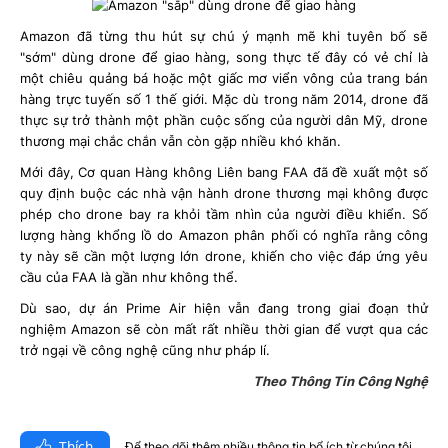
Amazon đã từng thu hút sự chú ý mạnh mẽ khi tuyên bố sẽ
"sớm" dùng drone để giao hàng, song thực tế đây có vẻ chỉ là
một chiêu quảng bá hoặc một giấc mơ viển vông của trang bán
hàng trực tuyến số 1 thế giới. Mặc dù trong năm 2014, drone đã
thực sự trở thành một phần cuộc sống của người dân Mỹ, drone
thương mại chắc chắn vẫn còn gặp nhiều khó khăn.
Mới đây, Cơ quan Hàng không Liên bang FAA đã đề xuất một số
quy định buộc các nhà vận hành drone thương mại không được
phép cho drone bay ra khỏi tầm nhìn của người điều khiển. Số
lượng hàng khổng lồ do Amazon phân phối có nghĩa rằng công
ty này sẽ cần một lượng lớn drone, khiến cho việc đáp ứng yêu
cầu của FAA là gần như không thể.
Dù sao, dự án Prime Air hiện vẫn đang trong giai đoạn thử
nghiệm Amazon sẽ còn mất rất nhiều thời gian để vượt qua các
trở ngại về công nghệ cũng như pháp lí.
Theo Thông Tin Công Nghệ
Thích
Để theo dõi thêm nhiều thông tin bổ ích từ chúng tôi​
□ □ □
INSTRUCTIONS FOR THE TASK:
Please copy the line holding "ty này sẽ cần" and all lines after it to the end of the records, exactly, and nothing else.

RESULT:
ty này sẽ cần một lượng lớn drone, khiến cho việc đáp ứng yêu
cầu của FAA là gần như không thể.
Dù sao, dự án Prime Air hiện vẫn đang trong giai đoạn thử
nghiệm Amazon sẽ còn mất rất nhiều thời gian để vượt qua các
trở ngại về công nghệ cũng như pháp lí.
Theo Thông Tin Công Nghệ
Thích
Để theo dõi thêm nhiều thông tin bổ ích từ chúng tôi​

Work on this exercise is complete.